There is a way to motivate such formulas but not completely get rid of trial and error. For the following I am indebted to "Calendrical Calculation" by Dershowitz and Reingold.

It turns out that the leap year structure of several other calendars, among them the Islamic, also has can be characterized by conditions of the form $(by + c) \bmod l < b$. It turns out that this can be explained if one assumes they have adopted a common method for distributing the leap years as evenly as possible.

Assume we want to have $l$ leap-years among the years $1,2,\ldots n$. (Where $n \geq l$.) One way of accomplishing this is to say that year $y$ is a leap-year if and only if there exists an integer $k$ such that $y-1 < k \frac{n}{l} \leq y$. We can imagine marking out the multiples of $\frac{n}{l}$ on the number line and then our condition means that $y$ is the first integer after one of these multiples.

We can rewrite the condition we impose as $k\frac{n}{l} \leq y < k\frac{n}{l}+1$ which in turn is equivalent to $$ kn \leq yl < kn +l.$$ This is true for some integer $k$ if and only if $ (yl \bmod n) < l$.

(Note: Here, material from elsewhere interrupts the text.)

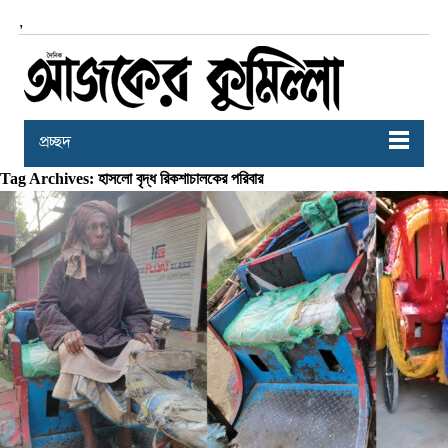
,
প্রচ্ছদ
Tag Archives: হাসলো বৃদ্ধ রিকশাচালকের পরিবার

Now you might object that this does not give the right answer and you would of course be correct. However this can be remedied. There is nothing that forces us to start the cycle at year $1$ of the calendar. If we instead start the cycle at year $a$ our formula becomes $$ ((y-a+1)l \bmod n) < l.$$

Setting $l= 7, $n=19 and $a=9$ we reproduce the right formula after simplification. (The trial and error part is now really only in finding $a$.)